The Tel Aviv District Court on Thursday sentenced an Israeli soccer player to 4.5 years in prison for abandoning the scene of an accident and obstructing the subsequent investigation after the 2018 hit-and-run killing of a teen riding on an electric bike with a friend.
Yitzhak Asefa, a soccer player for the Israel Premier League’s F.C. Ashdod team, was also ordered to pay NIS 20,000 ($5,796) to the family of Ari Nesher, 17, who died following the accident, and another NIS 5,000 ($1,449) to the family of the other teenager who was riding the bike.
Asefa’s defense team had asked for community service.

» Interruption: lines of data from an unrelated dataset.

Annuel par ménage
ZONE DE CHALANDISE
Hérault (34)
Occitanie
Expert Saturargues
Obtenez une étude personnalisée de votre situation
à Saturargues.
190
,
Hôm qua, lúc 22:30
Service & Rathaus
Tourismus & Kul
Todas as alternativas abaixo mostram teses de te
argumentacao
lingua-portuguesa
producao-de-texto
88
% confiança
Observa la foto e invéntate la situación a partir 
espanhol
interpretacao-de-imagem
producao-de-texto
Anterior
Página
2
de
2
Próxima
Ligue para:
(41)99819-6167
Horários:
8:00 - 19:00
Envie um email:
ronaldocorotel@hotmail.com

Nesher, the son of acclaimed Israeli film director Avi Nesher, was seriously injured in the September 2018 accident and succumbed to his wounds four days later. His friend, whose name has not been released, was also injured.

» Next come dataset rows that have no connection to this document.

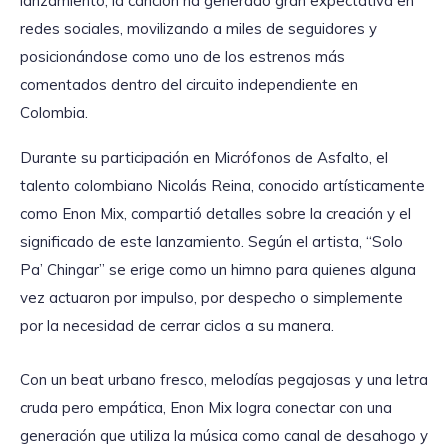
lanzamiento, la canción ha generado gran expectativa en
redes sociales, movilizando a miles de seguidores y
posicionándose como uno de los estrenos más
comentados dentro del circuito independiente en
Colombia.
Durante su participación en Micrófonos de Asfalto, el
talento colombiano Nicolás Reina, conocido artísticamente
como Enon Mix, compartió detalles sobre la creación y el
significado de este lanzamiento. Según el artista, “Solo
Pa’ Chingar” se erige como un himno para quienes alguna
vez actuaron por impulso, por despecho o simplemente
por la necesidad de cerrar ciclos a su manera.
Con un beat urbano fresco, melodías pegajosas y una letra
cruda pero empática, Enon Mix logra conectar con una
generación que utiliza la música como canal de desahogo y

Asefa drove into the pair of teenagers and left them lying in the road before trying to cover up his involvement in the collision by repairing the damage to the car and lying to police.
He was convicted in September of abandoning Nesher and obstructing justice, but was acquitted by the judge on the additional charges of drunk driving and speeding on the grounds of reasonable doubt because evidence was collected two hours after the accident.
“This is a very difficult day for us,” Avi Nesher told media after the sentencing. “Nothing will bring Ari back to us. Nothing will change the terrible loss.”
“Abandonment is an act of murder,” he said. “He could have got out [of the car] and called for help, called an ambulance. He knew that if he ran away he is condemning him to death, and that’s what he did. Just like that.”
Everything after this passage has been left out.